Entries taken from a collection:

•••••

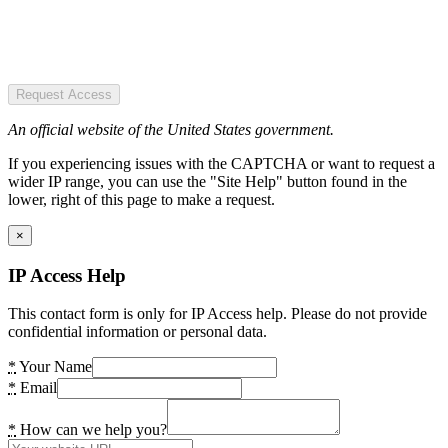
Request Access
An official website of the United States government.
If you experiencing issues with the CAPTCHA or want to request a
wider IP range, you can use the "Site Help" button found in the
lower, right of this page to make a request.
×
IP Access Help
This contact form is only for IP Access help. Please do not provide
confidential information or personal data.
*
Your Name
*
Email
*
How can we help you?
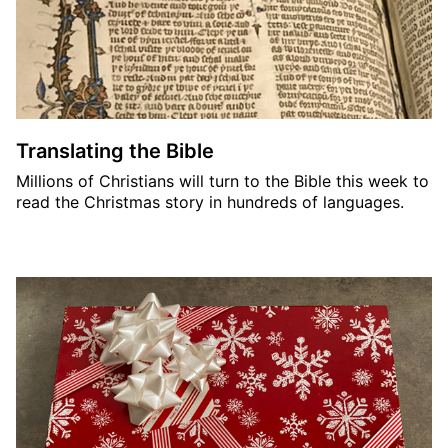
Translating the Bible
Millions of Christians will turn to the Bible this week to
read the Christmas story in hundreds of languages.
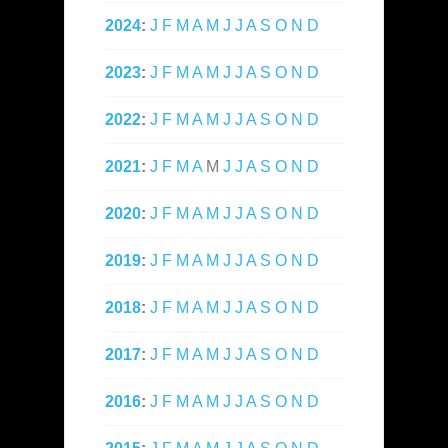
2024
:
J
F
M
A
M
J
J
A
S
O
N
D
2023
:
J
F
M
A
M
J
J
A
S
O
N
D
2022
:
J
F
M
A
M
J
J
A
S
O
N
D
2021
:
J
F
M
A
M
J
J
A
S
O
N
D
2020
:
J
F
M
A
M
J
J
A
S
O
N
D
2019
:
J
F
M
A
M
J
J
A
S
O
N
D
2018
:
J
F
M
A
M
J
J
A
S
O
N
D
2017
:
J
F
M
A
M
J
J
A
S
O
N
D
2016
:
J
F
M
A
M
J
J
A
S
O
N
D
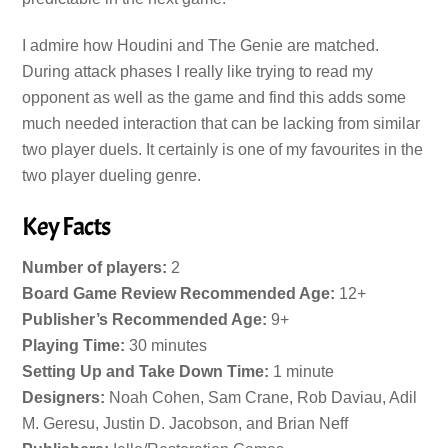
I admire how Houdini and The Genie are matched.
During attack phases I really like trying to read my
opponent as well as the game and find this adds some
much needed interaction that can be lacking from similar
two player duels. It certainly is one of my favourites in the
two player dueling genre.
Key Facts
Number of players:
2
Board Game Review Recommended Age:
12+
Publisher’s Recommended Age:
9+
Playing Time:
30 minutes
Setting Up and Take Down Time:
1 minute
Designers:
Noah Cohen, Sam Crane, Rob Daviau, Adil
M. Geresu, Justin D. Jacobson, and Brian Neff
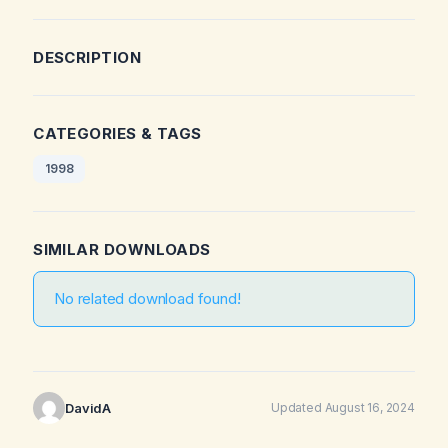
DESCRIPTION
CATEGORIES & TAGS
1998
SIMILAR DOWNLOADS
No related download found!
DavidA
Updated August 16, 2024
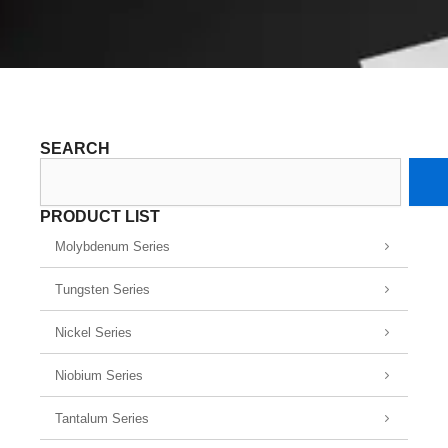
SEARCH
Search
PRODUCT LIST
Molybdenum Series
Tungsten Series
Nickel Series
Niobium Series
Tantalum Series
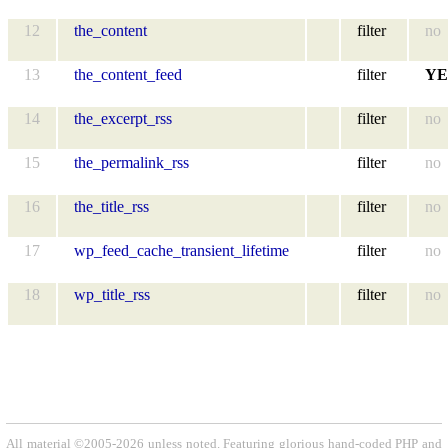
12
the_content
filter
no
13
the_content_feed
filter
YE
14
the_excerpt_rss
filter
no
15
the_permalink_rss
filter
no
16
the_title_rss
filter
no
17
wp_feed_cache_transient_lifetime
filter
no
18
wp_title_rss
filter
no
All material ©2005-2026 unless noted. Featuring glorious hand-coded PHP and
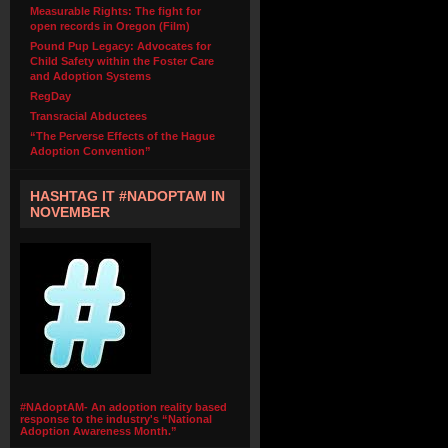
Measurable Rights: The fight for
open records in Oregon (Film)
Pound Pup Legacy: Advocates for
Child Safety within the Foster Care
and Adoption Systems
RegDay
Transracial Abductees
“The Perverse Effects of the Hague
Adoption Convention”
HASHTAG IT #NADOPTAM IN
NOVEMBER
#NAdoptAM- An adoption reality based
response to the industry's “National
Adoption Awareness Month.”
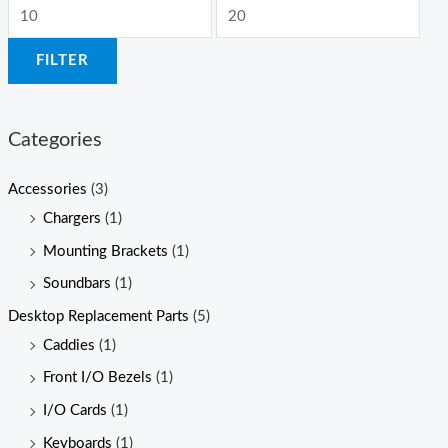
M
M
i
a
FILTER
n
x
p
p
r
r
Categories
i
i
c
c
Accessories
(3)
e
e
Chargers
(1)
Mounting Brackets
(1)
Soundbars
(1)
Desktop Replacement Parts
(5)
Caddies
(1)
Front I/O Bezels
(1)
I/O Cards
(1)
Keyboards
(1)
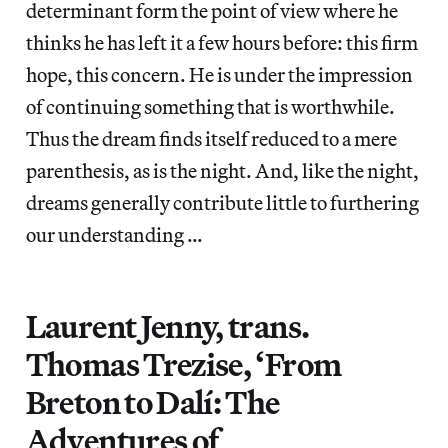
determinant form the point of view where he
thinks he has left it a few hours before: this firm
hope, this concern. He is under the impression
of continuing something that is worthwhile.
Thus the dream finds itself reduced to a mere
parenthesis, as is the night. And, like the night,
dreams generally contribute little to furthering
our understanding …
Laurent Jenny, trans.
Thomas Trezise, ‘From
Breton to Dalí: The
Adventures of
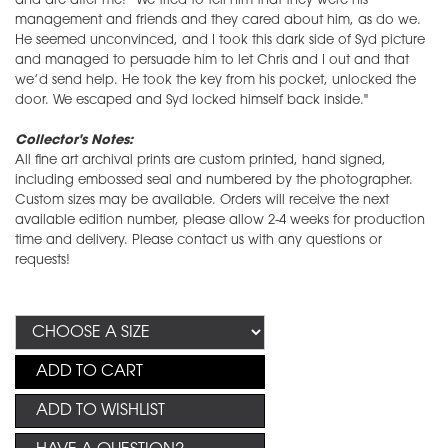
and are after me!” We tried to tell him that they were his
management and friends and they cared about him, as do we.
He seemed unconvinced, and I took this dark side of Syd picture
and managed to persuade him to let Chris and I out and that
we’d send help. He took the key from his pocket, unlocked the
door. We escaped and Syd locked himself back inside."
Collector's Notes:
All fine art archival prints are custom printed, hand signed,
including embossed seal and numbered by the photographer.
Custom sizes may be available. Orders will receive the next
available edition number, please allow 2-4 weeks for production
time and delivery. Please contact us with any questions or
requests!
ADD TO CART
ADD TO WISHLIST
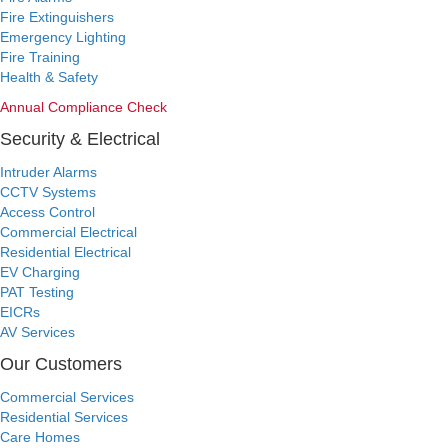
Fire Extinguishers
Emergency Lighting
Fire Training
Health & Safety
Annual Compliance Check
Security & Electrical
Intruder Alarms
CCTV Systems
Access Control
Commercial Electrical
Residential Electrical
EV Charging
PAT Testing
EICRs
AV Services
Our Customers
Commercial Services
Residential Services
Care Homes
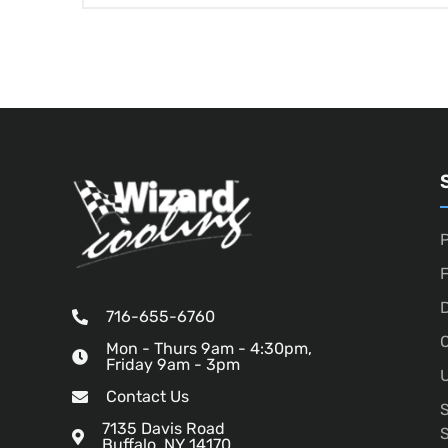
P
D
716-655-6760
O
Mon - Thurs 9am - 4:30pm,
Friday 9am - 3pm
U
Contact Us
7135 Davis Road
Buffalo, NY 14170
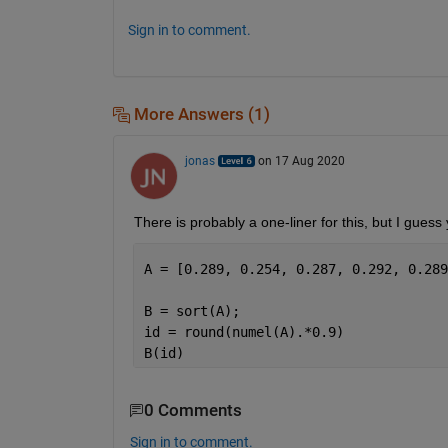
Sign in to comment.
More Answers (1)
jonas
on 17 Aug 2020
There is probably a one-liner for this, but I guess
B = sort(A);
id = round(numel(A).*0.9)
B(id) 
0 Comments
Sign in to comment.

•••••

What you are asked to do: Each line holding the word "Recommended" must be pulled from the records.

Response box:
Board Game Review Recommended Age:
Publisher’s Recommended Age:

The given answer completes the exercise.